Zhongmin Zheng, 42, pleaded guilty last week to two charges under the Wild Animal and Plant Protection and Regulation of Interprovincial Trade Act.
The investigation that led to the charges involved turtles covertly marked with UV ink and an undercover wildlife officer posing as a Canada Post employee.
The reptile racket was uncovered on May 24, 2022, when the Canada Border Services Agency found two boxes of live turtles at a Canada Post mail centre in Mississauga, Ont.
Details of the offences come from an agreed statement of facts filed as part of Zheng's guilty pleas in court last week.

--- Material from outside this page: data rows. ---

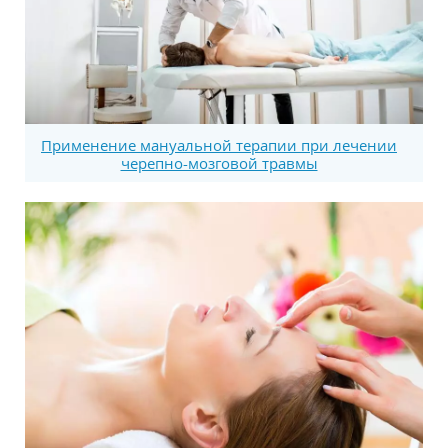
Применение мануальной терапии при лечении
черепно-мозговой травмы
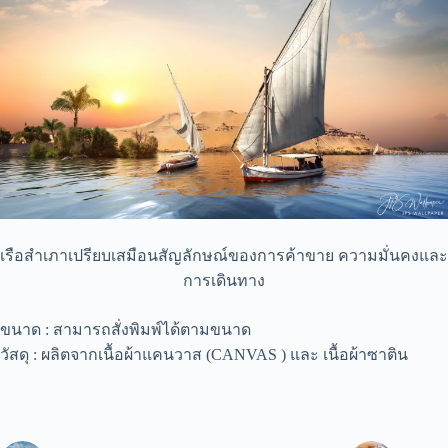
เรือสำเภาเปรียบเสมือนสัญลักษณ์ของการค้าขาย ความมั่นคงและ
การเดินทาง
ขนาด : สามารถสั่งพิมพ์ได้ตามขนาด
วัสดุ : ผลิตจากเนื้อผ้าแคนวาส (CANVAS ) และ เนื้อผ้าซาติน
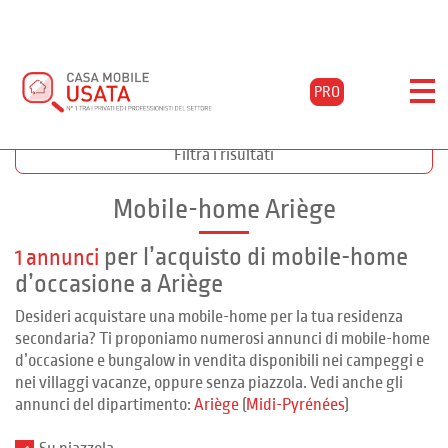
PRO
Home
Acquista
Midi-pyrénées
Ariège
Aulus-les-bains
Filtra i risultati
Mobile-home Ariège
per l’acquisto di mobile-home
1 annunci
d’occasione a Ariège
Desideri acquistare una mobile-home per la tua residenza
secondaria? Ti proponiamo numerosi annunci di mobile-home
d’occasione e bungalow in vendita disponibili nei campeggi e
nei villaggi vacanze, oppure senza piazzola. Vedi anche gli
annunci del dipartimento:
Ariège
(
Midi-Pyrénées
)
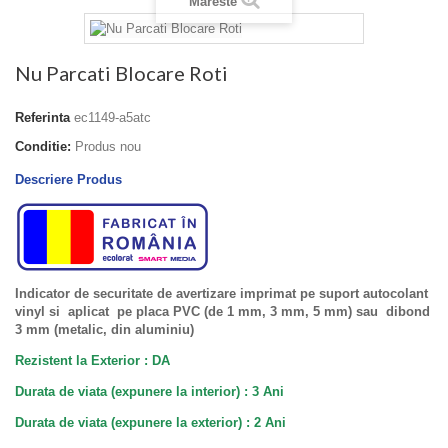
Mareste
Nu Parcati Blocare Roti
Referinta
ec1149-a5atc
Conditie:
Produs nou
Descriere Produs
Indicator de securitate de avertizare imprimat pe suport autocolant
vinyl si aplicat pe placa PVC (de 1 mm, 3 mm, 5 mm) sau dibond
3 mm (metalic, din aluminiu)
Rezistent la Exterior : DA
Durata de viata (expunere la interior) : 3 Ani
Durata de viata (
expunere la
exterior
) : 2 Ani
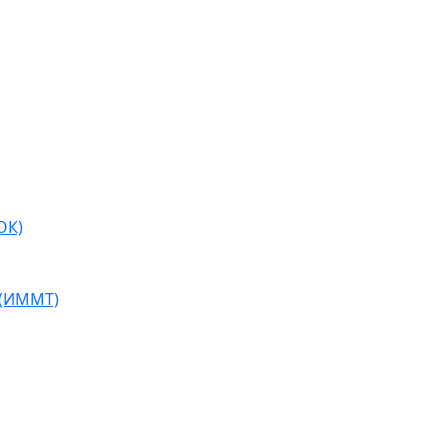
ОК)
 (ИММТ)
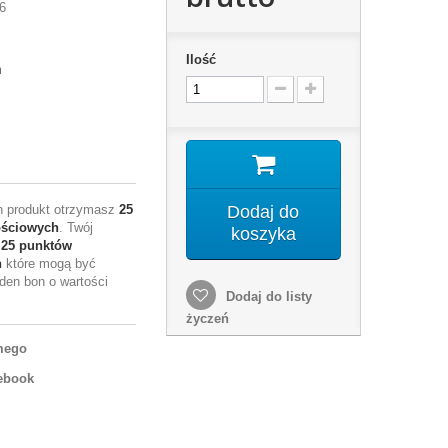
6
Ilość
m
en produkt otrzymasz
25
Dodaj do
ościowych
. Twój
koszyka
e
25
punktów
h
które mogą być
den bon o wartości
Dodaj do listy
życzeń
mego
ebook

The packages had arrived from China and were addressed to Zheng's Calgary home
Wildlife officers from Environment and Climate Change Canada were called in.
The investigation revealed that between Jan. 1 and May 23, 2022, Zheng had imported eight packages from China, declared as "children's building blocks."
Two packages had been delivered to Zheng's home, two were at the Mississauga facility, three were en route to Alberta and one was still en route from China.
The shipments arrived in cooler boxes and Tupperware containers.
Investigators obtained search warrants and examined the packages held at the Mississauga and Calgary mail centres. Inside the shipments, they discovered turtles, eggs, turtle stickers and "various items identified as being needed for turtle husbandry."
One package had freshly hatched turtles. Another contained a dead turtle.
None of the shipments contained permits from Canada or China.
Environment Canada officers then applied a unique number to each turtle and egg using UV ink visible only with the use of a UV light.